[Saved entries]
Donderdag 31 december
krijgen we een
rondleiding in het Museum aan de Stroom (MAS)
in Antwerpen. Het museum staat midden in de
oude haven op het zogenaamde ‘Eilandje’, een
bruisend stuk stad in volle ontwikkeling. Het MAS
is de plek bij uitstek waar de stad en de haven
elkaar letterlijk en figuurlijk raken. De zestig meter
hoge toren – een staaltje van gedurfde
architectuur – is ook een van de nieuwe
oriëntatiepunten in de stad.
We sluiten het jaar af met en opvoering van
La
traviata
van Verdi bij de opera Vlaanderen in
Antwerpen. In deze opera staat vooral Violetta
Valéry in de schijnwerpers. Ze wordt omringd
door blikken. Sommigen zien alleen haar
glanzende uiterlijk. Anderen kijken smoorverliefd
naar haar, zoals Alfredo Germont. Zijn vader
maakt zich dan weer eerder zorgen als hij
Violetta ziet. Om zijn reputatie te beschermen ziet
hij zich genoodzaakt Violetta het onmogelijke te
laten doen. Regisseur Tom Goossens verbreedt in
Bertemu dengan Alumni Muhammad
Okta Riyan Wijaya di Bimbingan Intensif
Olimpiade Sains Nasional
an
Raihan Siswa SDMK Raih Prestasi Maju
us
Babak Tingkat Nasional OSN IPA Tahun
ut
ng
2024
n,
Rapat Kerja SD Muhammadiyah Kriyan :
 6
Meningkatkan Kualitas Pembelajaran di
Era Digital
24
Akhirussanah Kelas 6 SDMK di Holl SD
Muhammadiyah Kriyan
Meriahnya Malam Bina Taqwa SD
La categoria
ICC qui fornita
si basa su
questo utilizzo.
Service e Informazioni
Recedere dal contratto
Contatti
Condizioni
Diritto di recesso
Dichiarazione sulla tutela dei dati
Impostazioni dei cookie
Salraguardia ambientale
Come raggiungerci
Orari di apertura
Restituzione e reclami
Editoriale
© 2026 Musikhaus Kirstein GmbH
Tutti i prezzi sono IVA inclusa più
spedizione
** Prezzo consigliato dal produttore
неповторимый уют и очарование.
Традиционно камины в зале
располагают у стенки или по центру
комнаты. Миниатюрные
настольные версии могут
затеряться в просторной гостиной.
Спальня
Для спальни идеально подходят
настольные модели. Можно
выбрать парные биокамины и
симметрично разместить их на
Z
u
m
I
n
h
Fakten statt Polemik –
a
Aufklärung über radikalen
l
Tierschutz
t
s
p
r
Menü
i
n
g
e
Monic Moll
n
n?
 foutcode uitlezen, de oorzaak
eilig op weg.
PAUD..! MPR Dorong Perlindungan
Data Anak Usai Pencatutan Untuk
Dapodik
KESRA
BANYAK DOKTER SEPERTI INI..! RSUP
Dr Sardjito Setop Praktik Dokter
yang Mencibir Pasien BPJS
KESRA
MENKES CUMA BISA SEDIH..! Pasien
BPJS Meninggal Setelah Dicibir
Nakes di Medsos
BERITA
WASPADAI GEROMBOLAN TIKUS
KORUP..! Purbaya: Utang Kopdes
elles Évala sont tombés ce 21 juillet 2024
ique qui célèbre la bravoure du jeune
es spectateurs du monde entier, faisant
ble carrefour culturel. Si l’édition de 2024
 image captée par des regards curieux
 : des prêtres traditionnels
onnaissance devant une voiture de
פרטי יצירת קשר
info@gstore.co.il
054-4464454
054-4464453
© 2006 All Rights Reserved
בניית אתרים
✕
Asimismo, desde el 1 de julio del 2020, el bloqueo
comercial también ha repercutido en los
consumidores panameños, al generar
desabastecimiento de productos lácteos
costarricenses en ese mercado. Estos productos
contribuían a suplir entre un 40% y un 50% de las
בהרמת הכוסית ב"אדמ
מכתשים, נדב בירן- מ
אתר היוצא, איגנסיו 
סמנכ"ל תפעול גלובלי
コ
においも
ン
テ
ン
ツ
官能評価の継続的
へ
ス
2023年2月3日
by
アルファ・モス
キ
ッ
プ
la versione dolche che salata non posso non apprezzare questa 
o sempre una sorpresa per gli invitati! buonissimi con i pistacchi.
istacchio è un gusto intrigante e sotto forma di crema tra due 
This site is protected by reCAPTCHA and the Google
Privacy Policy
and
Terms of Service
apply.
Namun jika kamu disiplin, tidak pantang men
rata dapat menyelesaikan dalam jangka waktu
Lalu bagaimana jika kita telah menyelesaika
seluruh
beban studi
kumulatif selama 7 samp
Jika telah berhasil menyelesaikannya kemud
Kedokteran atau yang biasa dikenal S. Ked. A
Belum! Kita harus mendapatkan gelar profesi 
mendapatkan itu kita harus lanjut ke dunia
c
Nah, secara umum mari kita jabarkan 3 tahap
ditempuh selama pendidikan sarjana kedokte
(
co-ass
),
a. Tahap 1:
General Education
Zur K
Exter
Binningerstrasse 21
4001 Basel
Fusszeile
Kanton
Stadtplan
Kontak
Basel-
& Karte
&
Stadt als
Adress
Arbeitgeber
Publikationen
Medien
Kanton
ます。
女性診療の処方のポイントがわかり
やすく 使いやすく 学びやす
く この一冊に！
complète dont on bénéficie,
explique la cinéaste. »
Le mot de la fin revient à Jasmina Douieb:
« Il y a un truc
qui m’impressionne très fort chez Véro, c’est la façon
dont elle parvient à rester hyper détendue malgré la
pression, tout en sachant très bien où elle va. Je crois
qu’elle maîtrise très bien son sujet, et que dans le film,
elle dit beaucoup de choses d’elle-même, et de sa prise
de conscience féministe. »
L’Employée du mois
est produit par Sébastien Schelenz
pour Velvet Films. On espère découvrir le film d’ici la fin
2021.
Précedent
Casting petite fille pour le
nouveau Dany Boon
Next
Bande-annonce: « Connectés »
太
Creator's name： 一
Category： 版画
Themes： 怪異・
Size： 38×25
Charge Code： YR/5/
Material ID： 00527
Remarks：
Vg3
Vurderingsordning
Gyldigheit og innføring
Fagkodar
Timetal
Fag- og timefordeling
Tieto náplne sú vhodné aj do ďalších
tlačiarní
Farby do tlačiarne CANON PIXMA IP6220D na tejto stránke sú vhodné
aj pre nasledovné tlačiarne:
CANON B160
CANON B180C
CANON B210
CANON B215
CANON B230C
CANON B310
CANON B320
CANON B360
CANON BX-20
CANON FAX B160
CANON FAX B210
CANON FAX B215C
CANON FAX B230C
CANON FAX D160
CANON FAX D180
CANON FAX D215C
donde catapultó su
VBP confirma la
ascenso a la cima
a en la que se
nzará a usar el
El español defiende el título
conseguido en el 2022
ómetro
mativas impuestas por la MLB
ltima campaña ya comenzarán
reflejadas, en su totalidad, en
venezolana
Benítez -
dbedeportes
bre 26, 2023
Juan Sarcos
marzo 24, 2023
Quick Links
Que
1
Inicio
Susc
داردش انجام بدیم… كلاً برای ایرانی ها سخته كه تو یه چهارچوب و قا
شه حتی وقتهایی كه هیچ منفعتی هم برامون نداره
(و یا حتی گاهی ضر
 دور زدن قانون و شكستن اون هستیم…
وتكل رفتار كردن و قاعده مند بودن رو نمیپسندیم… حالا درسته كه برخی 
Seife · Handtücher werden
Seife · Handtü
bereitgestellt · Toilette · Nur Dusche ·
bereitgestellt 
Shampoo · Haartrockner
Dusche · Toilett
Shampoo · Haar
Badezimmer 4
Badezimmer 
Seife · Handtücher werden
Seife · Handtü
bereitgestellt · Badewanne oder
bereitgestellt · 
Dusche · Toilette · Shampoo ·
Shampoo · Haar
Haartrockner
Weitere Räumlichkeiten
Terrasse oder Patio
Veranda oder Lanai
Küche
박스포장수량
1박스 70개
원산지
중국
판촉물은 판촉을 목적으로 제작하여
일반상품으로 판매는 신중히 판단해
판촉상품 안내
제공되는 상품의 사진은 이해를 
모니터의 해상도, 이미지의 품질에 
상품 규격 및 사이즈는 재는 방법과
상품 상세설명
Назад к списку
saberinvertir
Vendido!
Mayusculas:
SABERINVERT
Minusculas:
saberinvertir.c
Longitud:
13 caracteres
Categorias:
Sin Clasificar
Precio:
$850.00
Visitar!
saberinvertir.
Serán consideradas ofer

◆ Task description ◆
Reproduce the entries exactly, but only from their first line to the line holding "door blikken. Sommigen zien alleen haar", with that last line kept.

◆ Solution to this problem ◆
Donderdag 31 december
krijgen we een
rondleiding in het Museum aan de Stroom (MAS)
in Antwerpen. Het museum staat midden in de
oude haven op het zogenaamde ‘Eilandje’, een
bruisend stuk stad in volle ontwikkeling. Het MAS
is de plek bij uitstek waar de stad en de haven
elkaar letterlijk en figuurlijk raken. De zestig meter
hoge toren – een staaltje van gedurfde
architectuur – is ook een van de nieuwe
oriëntatiepunten in de stad.
We sluiten het jaar af met en opvoering van
La
traviata
van Verdi bij de opera Vlaanderen in
Antwerpen. In deze opera staat vooral Violetta
Valéry in de schijnwerpers. Ze wordt omringd
door blikken. Sommigen zien alleen haar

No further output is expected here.